Edição de luxo em digipack com livreto trilingue (português, inglês e Konkani) de 122 páginas a cores.
A música e a dança em Goa traduzem bem a pluralidade de expressões e de processos acima descritos. A sua prática está também associada à casta, isto é, cada casta é detentora de um repertório próprio, sendo que hindus e católicos estabelecem uma distinção clara relativamente ao tipo de música que desempenham. Comum aos dois grupos é a existência de dois registos: um a que chamaremos de tradição erudita e outro de tradição popular.
As canções reunidas neste CD constituem um excelente exemplo dos múltiplos processos musicais que nos permitem hoje definir a categoria «música goesa» e o contexto da «música em Goa». O mando e o dulpod (nº1, 7, 10, 12) definem a forma mais elaborada de canto harmónico não religioso e representam o repertório por excelência dos brâmanes e dos chardós católicos. O mando conta-nos, delicadamente, histórias de amor e de saudade, com uma dolência profundo que contrasta com a alegria e a jocosidade do dulpod. Este, revela-nos outras histórias: as do quotidiano; fala-nos da brincadeira, do rumor, da curiosidade e dos aspectos mais comuns que caracterizam ambiências e vivências de Goa. A presença do dulpod após o mando prende-se com a dança, ou seja, estas duas canções podem igualmente ser dançadas, aspecto que era quase obrigatório na boda de casamento dos católicos até à década de 60. O dekhnni (nº 2, 6 e 11), constitui o melhor exemplo de intercepção entre a realidade hindu e a católica. É um género cantado e dançado inicialmente pelas «bailadeiras» (nome atribuído pelos portugueses às mulheres devadassi) e foi proibido pela igreja católica que reprovava também a presença das suas protagonistas em qualquer festividade hindu. O dekhnni resistiu, todavia, a todas as proibições e é hoje cantado e dançado por católicos. Apropriou a harmonia tonal e transformou a sua interpretação de acordo com os referentes musicais dos novos intérpretes. Uma apreciação mais cuidada definirá o dekhnni contemporâneo como uma canção feita por católicos sobre um aspecto da realidade hindu, outrora tão reprovado socialmente mas, também por isso, tão sedutor. Alguns ingredientes musicais mas sobretudo a dança perscrutam esse outro lado de Goa, que o aproxima da Índia através da exuberância dos trajes e adornos e da sensualidade que o corpo nela exibe.

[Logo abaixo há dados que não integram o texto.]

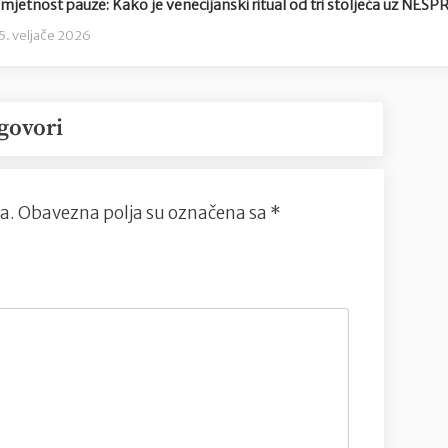
mjetnost pauze: Kako je venecijanski ritual od tri stoljeća uz NE
5. veljače 2026
govori
a.
Obavezna polja su označena sa
*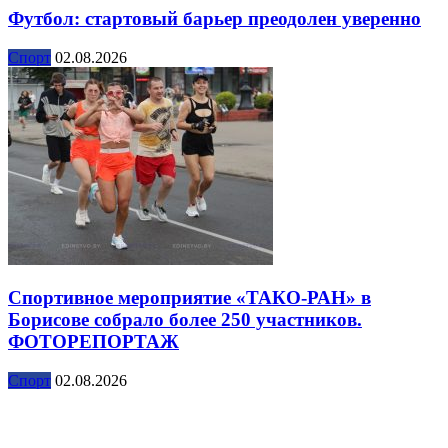
Футбол: стартовый барьер преодолен уверенно
Спорт
02.08.2026
Спортивное мероприятие «ТАКО-РАН» в
Борисове собрало более 250 участников.
ФОТОРЕПОРТАЖ
Спорт
02.08.2026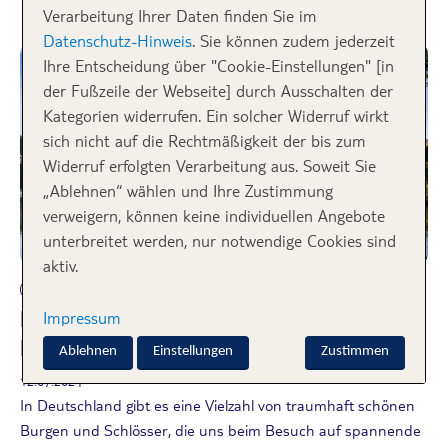
Verarbeitung Ihrer Daten finden Sie im
Datenschutz-Hinweis
. Sie können zudem jederzeit
Ihre Entscheidung über "Cookie-Einstellungen" [in
der Fußzeile der Webseite] durch Ausschalten der
Kategorien widerrufen. Ein solcher Widerruf wirkt
sich nicht auf die Rechtmäßigkeit der bis zum
Widerruf erfolgten Verarbeitung aus. Soweit Sie
„Ablehnen“ wählen und Ihre Zustimmung
verweigern, können keine individuellen Angebote
unterbreitet werden, nur notwendige Cookies sind
aktiv.
Deutschland
Impressum
Die schönsten Burgen und Schlösser
Deutschlands
Ablehnen
Einstellungen
Zustimmen
12.07.2024
In Deutschland gibt es eine Vielzahl von traumhaft schönen
Burgen und Schlösser, die uns beim Besuch auf spannende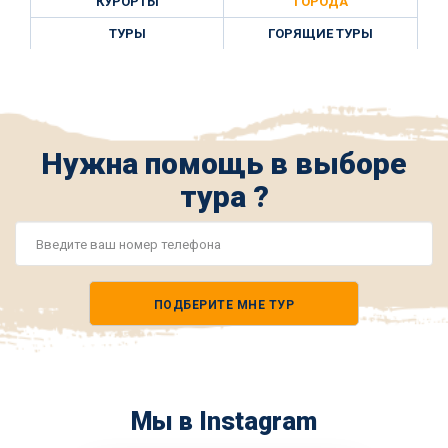
КУРОРТЫ
ГОРОДА
ТУРЫ
ГОРЯЩИЕ ТУРЫ
Нужна помощь в выборе
тура ?
Номер
телефона
ПОДБЕРИТЕ МНЕ ТУР
*
Мы в Instagram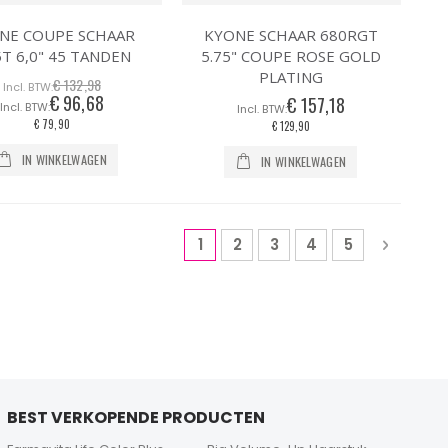
NE COUPE SCHAAR
KYONE SCHAAR 680RGT
T 6,0" 45 TANDEN
5.75" COUPE ROSE GOLD
PLATING
€ 132,98
€ 96,68
Speciale
€ 157,18
prijs
€ 79,90
€ 129,90
IN WINKELWAGEN
IN WINKELWAGEN
Pagina
U lees momenteel pagina
Pagina
Pagina
Pagina
Pagina
Pagina
Volgen
1
2
3
4
5
BEST VERKOPENDE PRODUCTEN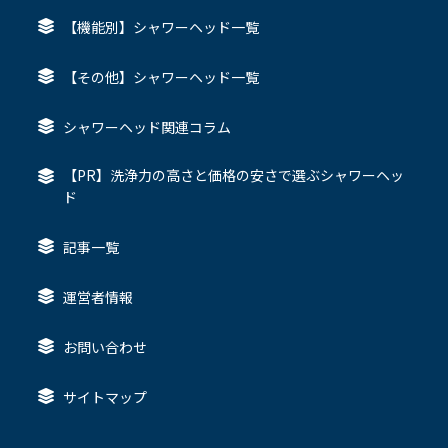
【機能別】シャワーヘッド一覧
【その他】シャワーヘッド一覧
シャワーヘッド関連コラム
【PR】洗浄力の高さと価格の安さで選ぶシャワーヘッ
ド
記事一覧
運営者情報
お問い合わせ
サイトマップ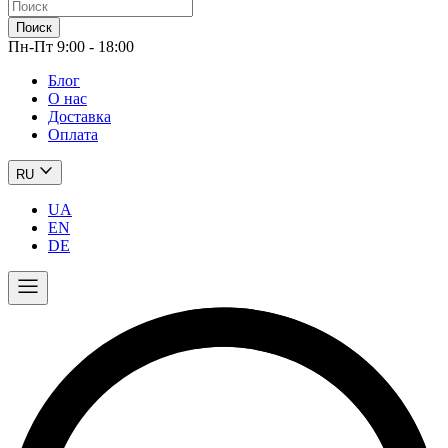
Поиск
Пн-Пт 9:00 - 18:00
Блог
О нас
Доставка
Оплата
RU
UA
EN
DE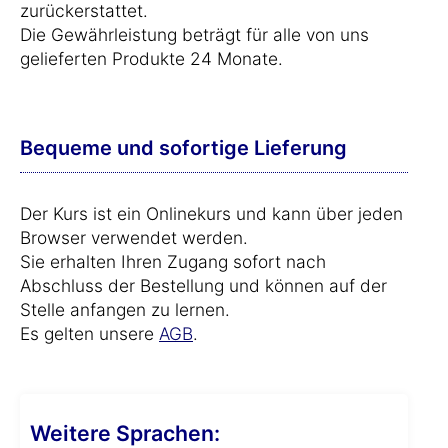
zurückerstattet.
Die Gewährleistung beträgt für alle von uns
gelieferten Produkte 24 Monate.
Bequeme und sofortige Lieferung
Der Kurs ist ein Onlinekurs und kann über jeden
Browser verwendet werden.
Sie erhalten Ihren Zugang sofort nach
Abschluss der Bestellung und können auf der
Stelle anfangen zu lernen.
Es gelten unsere
AGB
.
Weitere Sprachen: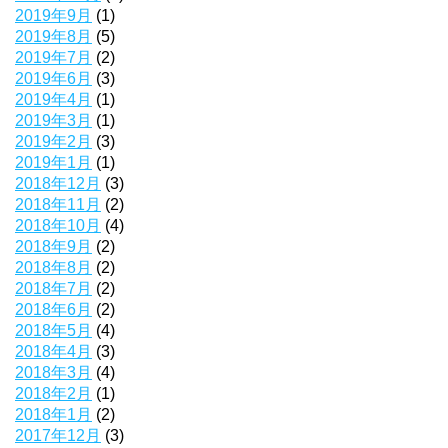
2019年9月
(1)
2019年8月
(5)
2019年7月
(2)
2019年6月
(3)
2019年4月
(1)
2019年3月
(1)
2019年2月
(3)
2019年1月
(1)
2018年12月
(3)
2018年11月
(2)
2018年10月
(4)
2018年9月
(2)
2018年8月
(2)
2018年7月
(2)
2018年6月
(2)
2018年5月
(4)
2018年4月
(3)
2018年3月
(4)
2018年2月
(1)
2018年1月
(2)
2017年12月
(3)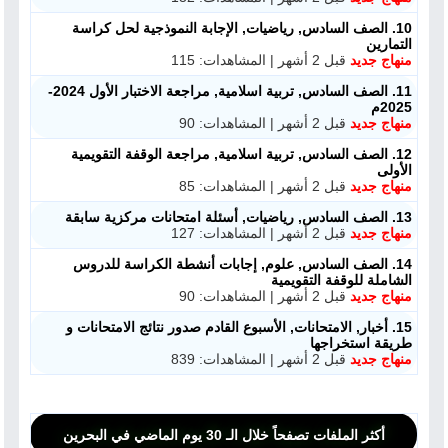
10. الصف السادس, رياضيات, الإجابة النموذجية لحل كراسة
التمارين
منهاج جديد
قبل 2 أشهر | المشاهدات: 115
11. الصف السادس, تربية اسلامية, مراجعة الاختبار الأول 2024-
2025م
منهاج جديد
قبل 2 أشهر | المشاهدات: 90
12. الصف السادس, تربية اسلامية, مراجعة الوقفة التقويمية
الأولى
منهاج جديد
قبل 2 أشهر | المشاهدات: 85
13. الصف السادس, رياضيات, أسئلة امتحانات مركزية سابقة
منهاج جديد
قبل 2 أشهر | المشاهدات: 127
14. الصف السادس, علوم, إجابات أنشطة الكراسة للدروس
الشاملة للوقفة التقويمية
منهاج جديد
قبل 2 أشهر | المشاهدات: 90
15. أخبار, الامتحانات, الأسبوع القادم صدور نتائج الامتحانات و
طريقة استخراجها
منهاج جديد
قبل 2 أشهر | المشاهدات: 839
أكثر الملفات تصفحاً خلال الـ 30 يوم الماضي في البحرين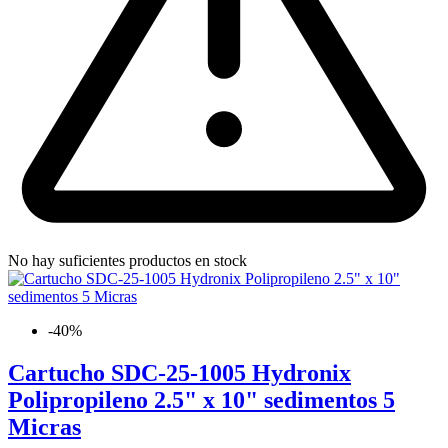
No hay suficientes productos en stock
-40%
Cartucho SDC-25-1005 Hydronix
Polipropileno 2.5" x 10" sedimentos 5
Micras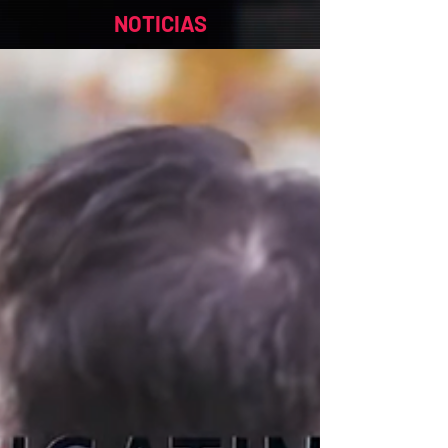
NOTICIAS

A proposta que o grupo Gavana nos oferece neste disco aglutina, de algum modo, os diferentes processos que poderão definir o contexto da música em Goa. Indicia, por um lado, uma vivência musical intensa ao re-interpretar danças e canções que, na sua maioria, fazem parte do repertório familiar dos elementos do grupo; ao conferir, por outro, a esse mesmo repertório uma organização instrumental e vocal mais sofisticada, dá-nos conta de uma realidade recente em Goa, definida pela formação de grupos vocacionados para a representação em palco; finalmente, ao incluir neste disco uma composição nova (nº5), da autoria do seu director musical, exprime também o conceito singular que os próprios goeses têm de música tradicional: não se confina exclusivamente ao repertório do passado mas procura renovar-se, reconhecendo nos compositores contemporâneos a mesma autoridade para construir a tradição.
A edição do primeiro CD de música goesa gravado na Índia, marca um longo percurso construído à conta de emoções, de desafios, mas também de alguma intranquilidade. Este document permite, efectivamente, o acesso ao som, às palavras e às vozes, mas oculta toda a component cénica, coreográfica, gestual e contextual que definem a música e que constituem ingredients cruciais para identificar a «música goesa». Assim, independentemente do valor insubstituível do CD e destas gravações, não deixamos de estar perante uma leitura redutora do comportamento expressivo a que chamamos música, embora, a outro nível, este mesmo documento se mostre surpreendentemente revelador: desvenda-nos o fascínio da viagem e testemunha a possibilidade que a música tem de acompanhar as pessoas e de sobreviver a elas. Goa oferece-nos de facto um magnífico exemplo dessas viagens seculares e da adopção e adaptação de códigos musicais que mantiveram a vitalidade suficiente para serem hoje autónomos e permanecerem em constante recriação.